Oh right...i forgot, just buy more:rolleyes::rolleyes:

Why would you draw down capital if you don't need to? He only wants the 30K a year. Some posters here are not traders, some are long term investors who have different ways of doing things. What works for some might not work for others, it can be done.
 
without being nosy: how much in dollar per week and how long is the waiting list?
Genuinely interested
This is a bit off the main thread : my apologies
I also assume this is government subsidised?
I have the feeling that I will not have access to much government paid subsidies in 30/40 years...
PS I really wish I am wrong and will live on tax funded pension till I am 120 playing golf every day...but....

I don't know if this is off topic.

Also, I don't know how much her pension was, in dollar terms.

I do know it was 85% of her pension, indexed.
It was in the agreement.

She was really lucky with the waiting list.
(someone had to die ... )

She had Parkinsons, so we knew how it would unfold.
That is why we shopped around.

(some aged care facilities were an absolute ripoff)
 
Wake up on the wrong side this morning, can?

I think they were just giving an example of how one could construct a portfolio that generates $30k/year. I don't think anyone was arguing it was a risk free $30k. The OP is very open ended, so of course there are many ways to answer the question.


Why would you draw down capital if you don't need to? He only wants the 30K a year. Some posters here are not traders, some are long term investors who have different ways of doing things. What works for some might not work for others, it can be done.

My point is to me, the first thing to consider is risk. That wasn't considered at all here.

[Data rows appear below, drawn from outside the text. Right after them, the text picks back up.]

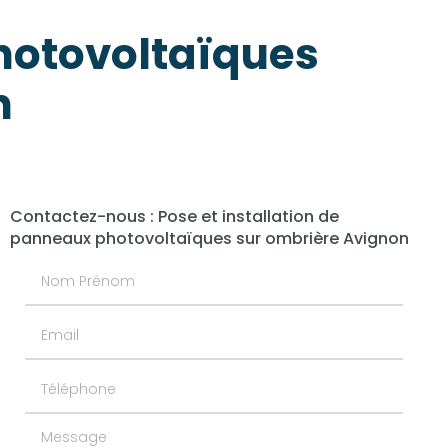
photovoltaïques
n
Contactez-nous : Pose et installation de
panneaux photovoltaïques sur ombrière Avignon
Nom Prénom
Email
Téléphone
Message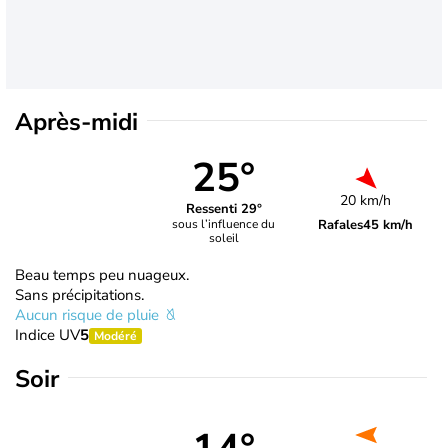
Après-midi
25°
20 km/h
Ressenti 29°
Rafales
45 km/h
sous l’influence du
soleil
Beau temps peu nuageux.
Sans précipitations.
Aucun risque de pluie
Indice UV
5
Modéré
Soir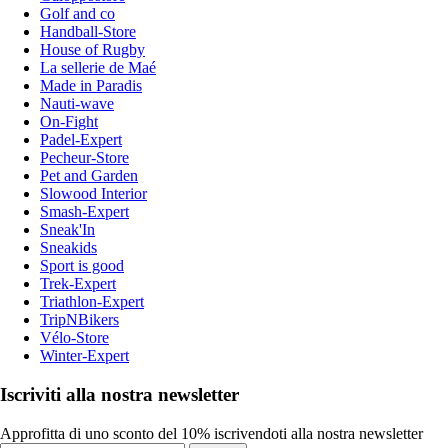
Golf and co
Handball-Store
House of Rugby
La sellerie de Maé
Made in Paradis
Nauti-wave
On-Fight
Padel-Expert
Pecheur-Store
Pet and Garden
Slowood Interior
Smash-Expert
Sneak'In
Sneakids
Sport is good
Trek-Expert
Triathlon-Expert
TripNBikers
Vélo-Store
Winter-Expert
Iscriviti alla nostra newsletter
Approfitta di uno sconto del 10% iscrivendoti alla nostra newsletter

Sure, everyone is different, but if you're not considering risk then you're kidding yourself....
 
Thanks Buglar,
anyone else know a rounded figure for the cost of a semi intensive aged care facility per day/or week without subsidies?
This should be the base of any long term minimum income for our older age.
 
Thanks Buglar,
anyone else know a rounded figure for the cost of a semi intensive aged care facility per day/or week without subsidies?
This should be the base of any long term minimum income for our older age.

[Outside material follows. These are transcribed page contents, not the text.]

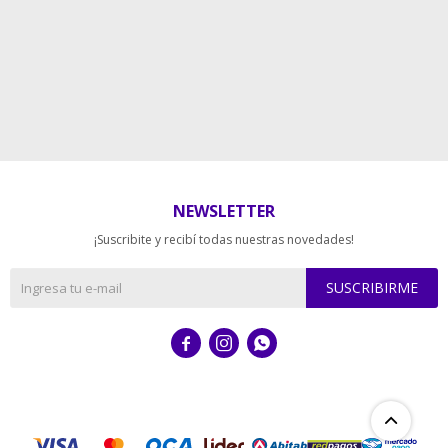
NEWSLETTER
¡Suscribite y recibí todas nuestras novedades!
SUSCRIBIRME


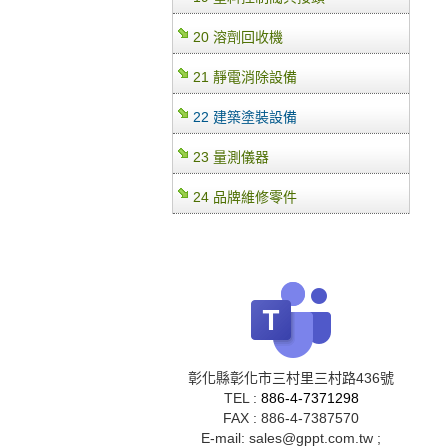
20 溶劑回收機
21 靜電消除設備
22 建築塗裝設備
23 量測儀器
24 品牌維修零件
彰化縣彰化市三村里三村路436號
TEL :
886-4-7371298
FAX : 886-4-7387570
E-mail: sales@gppt.com.tw ;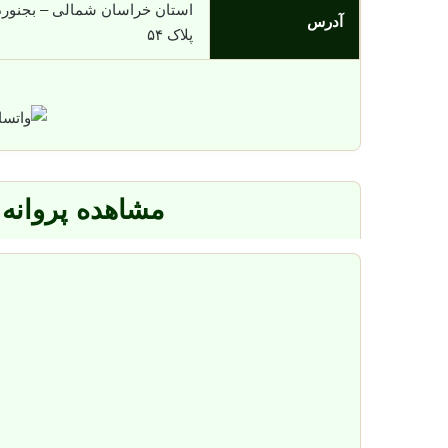
استان خراسان شمالی – بجنورد
آدرس
پلاک ۵۴
مشاهده پروانه 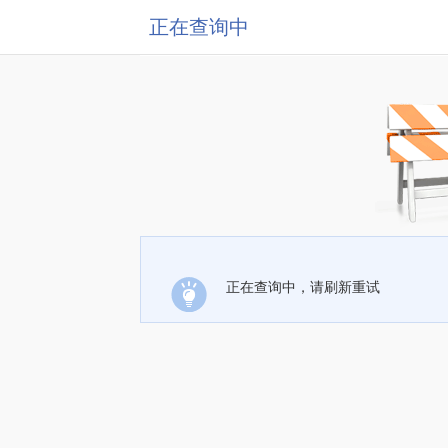
正在查询中
正在查询中，请刷新重试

No, maybe take it to another thread?:topic:)
 
My point is to me, the first thing to consider is risk. That wasn't considered at all here.

Sure, everyone is different, but if you're not considering risk then you're kidding yourself....

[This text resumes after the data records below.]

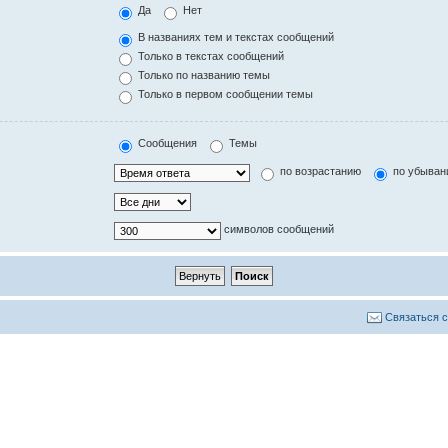
Да
Нет
В названиях тем и текстах сообщений
Только в текстах сообщений
Только по названию темы
Только в первом сообщении темы
Сообщения
Темы
по возрастанию
по убыван
символов сообщений
Связаться 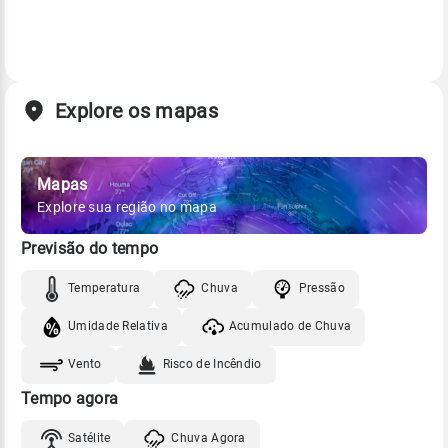
Explore os mapas
Mapas
Explore sua região no mapa
Previsão do tempo
Temperatura
Chuva
Pressão
Umidade Relativa
Acumulado de Chuva
Vento
Risco de Incêndio
Tempo agora
Satélite
Chuva Agora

I don't disagree with you on that. But I think as an illustrative example of how much is required to generate $x dividend stream it is a good place to start.
 
Thanks Buglar,
anyone else know a rounded figure for the cost of a semi intensive aged care facility per day/or week without subsidies?
This should be the base of any long term minimum income for our older age.

Well, as from 1 July 2014, the accommodation bond is to be capped at $550,000 (but more can be taken if the provider gets Government approval) and as the distinction between low-care and high-care is also to be removed.

This link is just a start to enable one to be utterly and completely confused.

http://www.livinglongerlivingbetter.gov.au/internet/living/publishing.nsf/Content/Residential-care

In essence, the power, despite all the frilly words, is with the provider not the consumer.
 
And with an annuity draw down it would be less.
Off course I assumes that:
1. You realise you are mortal and do not require 167k on your deathbed.
2. You realise your cost of living will shrink as your age approaches 120.

Haha... this is great. Let's "go there".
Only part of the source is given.